Saint Simeon of Trier (or Simeon of Syracuse), also written as Symeon (Ὁ Ὅσιος Συμεὼν ὁ Πεντάγλωσσος ὁ Σιναΐτης, San Simeuni di Saraùsa), was a monk and recluse who died in Germany in 1035. He is venerated as a saint in the Eastern Orthodox Church with his feast day on 1 May, as well as in the Catholic Church, particularly in Germany.

==Life==
Simeon was born in the late 10th century in Syracuse, Sicily, to a Greek father and a Calabrian mother, during the period of Arab rule of the island. His father, who had been a soldier of the Byzantine army, sent him to Constantinople when he was seven years old to learn to read and write their native Greek language. As he grew older, Symeon decided to lead a life of religion, so he set out on a pilgrimage to the Church of the Holy Sepulchre in Jerusalem. Afterwards, for seven years, he became a guide, leading pilgrims to the holy places, before tiring of this life and preferring instead to live as a recluse.

Having heard of a holy recluse who lived in a tower on the bank of the Jordan River, Simeon went to work as his servant, living in the lower room of the tower, while learning from his new master how to practise the life of a recluse. Forced to depart, he realised after reading and re-reading the Lives of the Fathers (Vitae patrum), that in order to become a recluse he should train for a time in a monastery. As a result, he entered the Monastery of the Virgin Mary in Bethlehem and became a monk. After two years there, he transferred to the famed Saint Catherine's Monastery on Mount Sinai in Egypt. While he was a member of that community, he was ordained as a deacon.

After serving the brethren for some years there, Simeon gained the abbot's permission to depart to live as a hermit, settling alone in a small cave on the shore of the Red Sea.
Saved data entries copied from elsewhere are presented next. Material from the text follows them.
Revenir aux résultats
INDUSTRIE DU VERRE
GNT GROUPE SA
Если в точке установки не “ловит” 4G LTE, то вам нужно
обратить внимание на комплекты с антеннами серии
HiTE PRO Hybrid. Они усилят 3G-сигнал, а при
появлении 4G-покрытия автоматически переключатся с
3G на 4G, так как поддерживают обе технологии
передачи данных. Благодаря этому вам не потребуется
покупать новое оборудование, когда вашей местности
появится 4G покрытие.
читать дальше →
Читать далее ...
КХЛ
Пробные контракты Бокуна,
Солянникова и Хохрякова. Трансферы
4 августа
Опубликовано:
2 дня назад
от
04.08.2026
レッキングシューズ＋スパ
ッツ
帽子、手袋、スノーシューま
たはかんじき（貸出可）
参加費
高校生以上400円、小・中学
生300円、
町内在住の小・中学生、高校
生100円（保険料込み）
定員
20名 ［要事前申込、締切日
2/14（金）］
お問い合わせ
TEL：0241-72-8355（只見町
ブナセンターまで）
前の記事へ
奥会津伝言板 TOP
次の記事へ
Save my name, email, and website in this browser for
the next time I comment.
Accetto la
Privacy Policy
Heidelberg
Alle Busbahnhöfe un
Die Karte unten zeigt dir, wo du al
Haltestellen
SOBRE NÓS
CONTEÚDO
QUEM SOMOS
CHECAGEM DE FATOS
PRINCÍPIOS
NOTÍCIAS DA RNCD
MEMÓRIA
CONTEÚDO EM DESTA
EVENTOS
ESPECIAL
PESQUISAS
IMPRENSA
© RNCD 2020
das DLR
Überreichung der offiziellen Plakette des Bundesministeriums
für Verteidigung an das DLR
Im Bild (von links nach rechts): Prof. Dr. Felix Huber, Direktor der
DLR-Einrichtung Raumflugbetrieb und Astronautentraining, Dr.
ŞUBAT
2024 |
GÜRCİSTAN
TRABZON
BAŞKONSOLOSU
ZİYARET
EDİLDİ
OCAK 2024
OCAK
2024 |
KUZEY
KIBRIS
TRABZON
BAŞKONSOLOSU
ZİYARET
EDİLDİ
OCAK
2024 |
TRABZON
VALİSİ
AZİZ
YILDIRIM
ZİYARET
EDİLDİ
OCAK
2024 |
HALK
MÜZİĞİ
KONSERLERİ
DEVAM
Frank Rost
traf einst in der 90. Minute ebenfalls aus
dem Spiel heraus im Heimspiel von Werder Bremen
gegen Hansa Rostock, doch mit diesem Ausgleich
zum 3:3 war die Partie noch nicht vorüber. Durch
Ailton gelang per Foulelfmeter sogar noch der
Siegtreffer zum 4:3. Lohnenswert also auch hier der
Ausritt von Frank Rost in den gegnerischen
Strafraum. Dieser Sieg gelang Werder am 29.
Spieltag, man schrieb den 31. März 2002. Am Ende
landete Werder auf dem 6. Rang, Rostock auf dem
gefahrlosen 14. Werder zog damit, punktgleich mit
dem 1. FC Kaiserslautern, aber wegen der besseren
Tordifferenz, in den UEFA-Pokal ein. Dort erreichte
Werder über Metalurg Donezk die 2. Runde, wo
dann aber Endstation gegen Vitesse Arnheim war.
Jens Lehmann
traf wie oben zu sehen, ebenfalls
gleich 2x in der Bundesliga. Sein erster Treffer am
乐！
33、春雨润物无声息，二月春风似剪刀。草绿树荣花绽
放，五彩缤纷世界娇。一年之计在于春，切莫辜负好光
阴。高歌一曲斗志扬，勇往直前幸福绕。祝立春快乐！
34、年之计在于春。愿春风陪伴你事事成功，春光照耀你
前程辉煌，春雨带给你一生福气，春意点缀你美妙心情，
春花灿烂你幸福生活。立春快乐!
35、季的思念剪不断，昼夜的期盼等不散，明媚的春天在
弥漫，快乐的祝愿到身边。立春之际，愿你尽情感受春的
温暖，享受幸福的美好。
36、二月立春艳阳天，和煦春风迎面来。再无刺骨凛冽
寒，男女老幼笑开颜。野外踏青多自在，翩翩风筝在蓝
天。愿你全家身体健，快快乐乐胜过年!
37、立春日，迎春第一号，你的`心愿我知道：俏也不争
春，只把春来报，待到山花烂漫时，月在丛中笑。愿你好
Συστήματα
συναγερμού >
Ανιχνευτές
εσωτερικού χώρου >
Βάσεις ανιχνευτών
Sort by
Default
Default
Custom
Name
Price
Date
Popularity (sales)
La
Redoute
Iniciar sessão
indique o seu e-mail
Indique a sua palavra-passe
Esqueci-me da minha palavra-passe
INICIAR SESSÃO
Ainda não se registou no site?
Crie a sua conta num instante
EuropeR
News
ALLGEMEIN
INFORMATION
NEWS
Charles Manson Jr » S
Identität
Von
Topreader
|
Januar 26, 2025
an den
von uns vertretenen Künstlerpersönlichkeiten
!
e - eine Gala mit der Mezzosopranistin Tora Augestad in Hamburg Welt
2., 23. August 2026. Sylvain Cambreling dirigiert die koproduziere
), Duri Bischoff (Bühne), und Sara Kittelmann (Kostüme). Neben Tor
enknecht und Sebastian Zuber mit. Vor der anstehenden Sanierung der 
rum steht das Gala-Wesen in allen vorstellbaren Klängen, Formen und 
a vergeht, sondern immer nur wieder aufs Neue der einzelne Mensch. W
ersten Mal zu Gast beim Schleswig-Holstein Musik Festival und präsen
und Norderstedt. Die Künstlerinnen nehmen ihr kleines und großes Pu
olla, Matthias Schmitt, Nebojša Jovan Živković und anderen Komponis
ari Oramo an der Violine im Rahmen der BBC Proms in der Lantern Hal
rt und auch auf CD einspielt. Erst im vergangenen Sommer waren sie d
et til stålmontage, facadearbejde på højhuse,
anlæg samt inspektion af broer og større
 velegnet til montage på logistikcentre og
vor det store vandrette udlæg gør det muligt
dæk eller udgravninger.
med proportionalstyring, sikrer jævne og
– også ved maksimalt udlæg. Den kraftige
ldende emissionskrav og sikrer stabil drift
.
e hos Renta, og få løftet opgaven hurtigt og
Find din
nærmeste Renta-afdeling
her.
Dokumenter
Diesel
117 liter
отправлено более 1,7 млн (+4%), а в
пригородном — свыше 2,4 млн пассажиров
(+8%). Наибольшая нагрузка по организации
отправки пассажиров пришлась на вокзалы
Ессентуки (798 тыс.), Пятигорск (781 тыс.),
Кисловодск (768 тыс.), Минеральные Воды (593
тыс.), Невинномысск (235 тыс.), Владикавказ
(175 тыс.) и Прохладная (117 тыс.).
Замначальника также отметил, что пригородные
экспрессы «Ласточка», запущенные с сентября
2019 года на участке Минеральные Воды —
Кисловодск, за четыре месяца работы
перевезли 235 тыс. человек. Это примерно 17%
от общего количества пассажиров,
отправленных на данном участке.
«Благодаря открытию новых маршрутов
A monk from the monastery brought him bread every Sunday, but after two years, being disturbed by passing sailors and seeing how worn out the monk who brought his food had become, he decided to return to the monastery. On the orders of his abbot he then restored a ruined monastery on the peak of Mount Sinai, but upon his return he still conceived a desire to live as a hermit, so he absconded and found a spot in the desert. The abbot soon discovered him, and called him back to the monastery.

In 1026 the abbot sent Simeon to Rouen in France on monastery business with Richard II, Duke of Normandy. He duly set out, but while travelling down the Nile his boat was attacked by pirates, who butchered the crew. Simeon barely escaped with his life, diving into the water. When he swam ashore he had no idea whether the people in the little village he reached were Christian or not, because he was unable to communicate with them in any of the languages he spoke (namely Coptic, Syrian, Arabic, Greek and Latin).

Eventually Simeon made his way to Antioch, where he joined a group of some 700 pilgrims returning from Jerusalem, among whom was the German abbot, Eberwin, of the Abbey of Tholey. Simeon joined the group, but when they reached Belgrade the Hungarian officials barred them from going any farther, so they returned via Rome to France. Simeon finally reached Rouen, only to find that Duke Richard was dead. He fulfilled his mission and then traveled around France and Germany, visiting Abbot Eberwin in Tholey and going to Trier.

In the meantime Poppo, Archbishop of Trier (1016–1047), was planning a pilgrimage to Jerusalem, and, after meeting Simeon, invited him to accompany him on the journey. They set out and reached Jerusalem. Simeon, however, chose not to return to his own monastery in Egypt, instead accompanying Poppo back to Trier, a trip which lasted from 1028–1030.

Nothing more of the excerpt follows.